La nouvelle marque en cela un profond changement dans les mentalités suisses : celui du statut du graffiti qui accède au rang des beaux-arts. De délinquant, le « Sprayeur de Zurich » est donc devenu un street artist.

Stars de la bombe

Depuis Lascaux, l’homme s’est toujours ingénié à dessiner sur les murs. Il s’est aussi retrouvé plus tard avec un gendarme sur le dos pour qui peindre la ville représente un délit, une défiguration de l’espace public. Les amendes ne vont arrêter personne. Au XXe  siècle, l’invention de la peinture en spray encourage cette pratique clandestine. Des stars de la bombe émergent. À New York à la fin des années 1970 Futura 2000, Daze et Lady Pink sont aussi célèbres qu’Andy Warhol et Picasso. Le milieu de l’art s’intéresse à ces fauves qui surgissent du hip-hop et de la culture skate, mais en les observant de loin. En 1983, le galeriste Sydney Janis, proche des peintres de l’expressionisme abstrait comme Jackson Pollock et Mark Rothko, expose à New York 18 artistes venus du graffiti. Il restera l’un des rares marchands « classiques » à opérer ce type de rapprochement. Les deux activités vont ainsi avancer en parallèle, chacune avec ses galeries, ses foires et ses collectionneurs. Les prés carrés sont bien gardés. Les musées, eux, organisent quelques rétrospectives à partir des années 1990, sans pour autant vraiment ouvrir le genre à leur collection. « Ils se sont surtout intéressés à l’enregistrement dans les années 1980 de ce qui s’appelait alors ‹ le graffiti ›, explique Lionel Bovier, directeur du Musée d’art moderne et contemporain de Genève (Mamco). Je pense à des artistes comme Jean-Michel Basquiat qui graffait dans la rue sous le pseudonyme de SAMO avant de devenir peintre ou encore à Keith Haring. À la base, tous les deux possédaient une culture artistique. Ils avaient aussi compris que transposer des graffes sur une toile n’était pas suffisant pour être validé dans le champ de l’art. »

Produits dérivés

Les temps ont changé depuis lors. Sans être autorisé, l’art urbain en 2020 est presque devenu respectable. Une génération est apparue, qui a le vent de la colère du monde en poupe et un sens appuyé du spectaculaire pour délivrer ses messages universels dans la rue. On parle de KAWS et ses art toys pop inspirés des cartoons, de JR et ses installations photographiques géantes qui dénoncent le sort des minorités maltraitées et bien sûr de Banksy, l’artiste urbain masqué dont chaque intervention déclenche une frénésie médiatique. « Par rapport au graffiti qui peut entretenir des liens avec la scène artistique et son histoire, le street art est plus compliqué à gérer pour un musée », reprend Lionel Bovier. La position du domaine de l’art a longtemps été de se départir de l’industrie culturelle. Or les nouveaux acteurs du street art viennent de là. Ils se situent à la marge du design, de l’art et de la communication et peuvent passer d’un dessin sur un mur à la production d’une coque de smartphone. Ils ont grandi en voyant des artistes comme Takashi Murakami qui vit au Japon où le public ne fait pas de distinction entre une œuvre unique et sa déclinaison en produit dérivé. »

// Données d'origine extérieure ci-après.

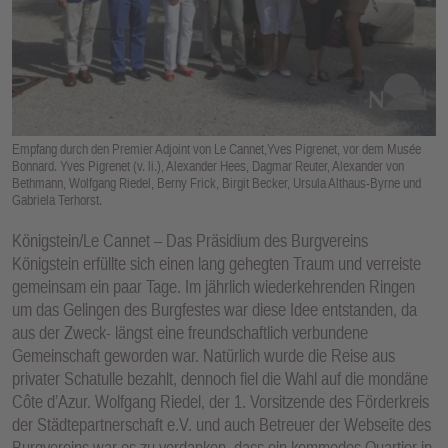
E
N
Empfang durch den Premier Adjoint von Le Cannet,Yves Pigrenet, vor dem Musée
Bonnard. Yves Pigrenet (v. li.), Alexander Hees, Dagmar Reuter, Alexander von
Bethmann, Wolfgang Riedel, Berny Frick, Birgit Becker, Ursula Althaus-Byrne und
Gabriela Terhorst.
Königstein/Le Cannet – Das Präsidium des Burgvereins
Königstein erfüllte sich einen lang gehegten Traum und verreiste
gemeinsam ein paar Tage. Im jährlich wiederkehrenden Ringen
um das Gelingen des Burgfestes war diese Idee entstanden, da
aus der Zweck- längst eine freundschaftlich verbundene
Gemeinschaft geworden war. Natürlich wurde die Reise aus
privater Schatulle bezahlt, dennoch fiel die Wahl auf die mondäne
Côte d’Azur. Wolfgang Riedel, der 1. Vorsitzende des Förderkreis
der Städtepartnerschaft e.V. und auch Betreuer der Webseite des
Burgvereins war es zu verdanken, dass ein kommodes Quartier in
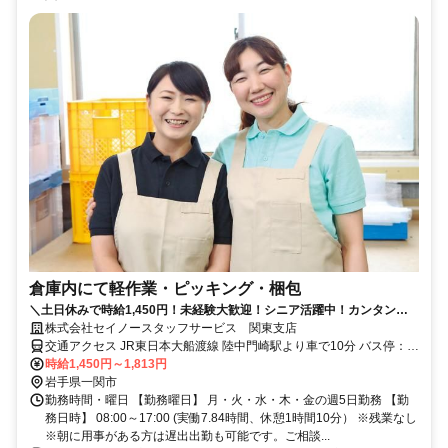
倉庫内にて軽作業・ピッキング・梱包
＼土日休みで時給1,450円！未経験大歓迎！シニア活躍中！カンタン梱
包・軽作業で年齢制限なし！
株式会社セイノースタッフサービス 関東支店
交通アクセス JR東日本大船渡線 陸中門崎駅より車で10分 バス停：藤
沢一関線大久保［一関市川崎町］より徒歩1km 【通勤方法】 車通勤
時給1,450円～1,813円
可（駐車場無料） バイク・自転車可 公共交通機関
岩手県一関市
勤務時間・曜日 【勤務曜日】 月・火・水・木・金の週5日勤務 【勤
務日時】 08:00～17:00 (実働7.84時間、休憩1時間10分） ※残業なし
※朝に用事がある方は遅出出勤も可能です。ご相談...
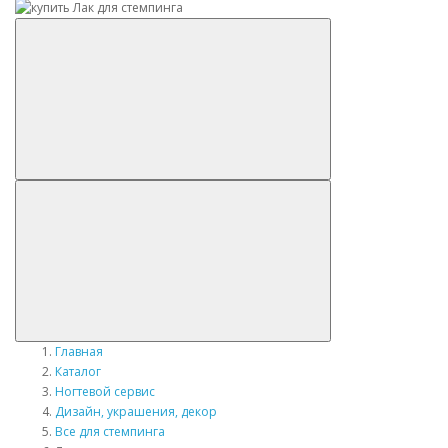
Главная
Каталог
Ногтевой сервис
Дизайн, украшения, декор
Все для стемпинга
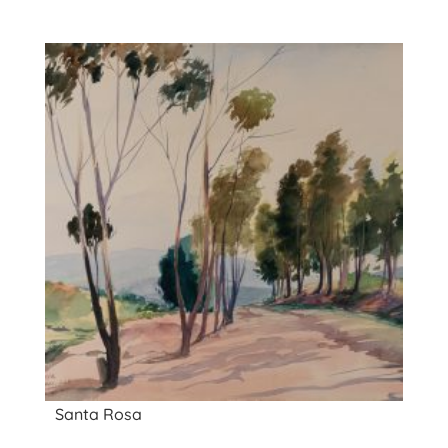
Santa Rosa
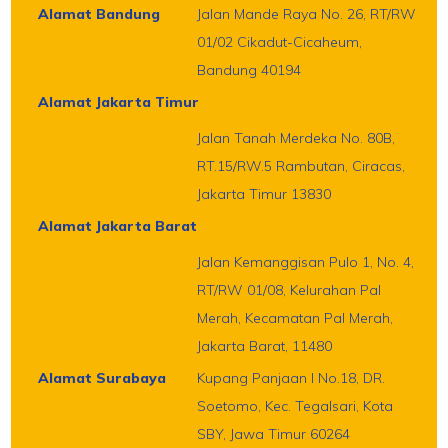
Alamat Bandung
Jalan Mande Raya No. 26, RT/RW
01/02 Cikadut-Cicaheum,
Bandung 40194
Alamat Jakarta Timur
Jalan Tanah Merdeka No. 80B,
RT.15/RW.5 Rambutan, Ciracas,
Jakarta Timur 13830
Alamat Jakarta Barat
Jalan Kemanggisan Pulo 1, No. 4,
RT/RW 01/08, Kelurahan Pal
Merah, Kecamatan Pal Merah,
Jakarta Barat, 11480
Alamat Surabaya
Kupang Panjaan I No.18, DR.
Soetomo, Kec. Tegalsari, Kota
SBY, Jawa Timur 60264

Ce merchandising, Keith Haring l’avait déjà exploité en fabriquant des tee-shirt et des casquettes à l’effigie de ses personnages, mais jamais à l’échelle de KAWS qui collabore régulièrement avec des marques de mode comme Uniqlo, Dior ou Comme des Garçons. « Dans un musée, ce mélange de genre pose un problème. Exposez une sculpture de Jeff Koons à côté d’un personnage de KAWS, par exemple. Esthétiquement, on pourrait s’attendre à ce que cela fonctionne alors qu’en fait les deux artistes ne parlent pas du tout de la même chose. »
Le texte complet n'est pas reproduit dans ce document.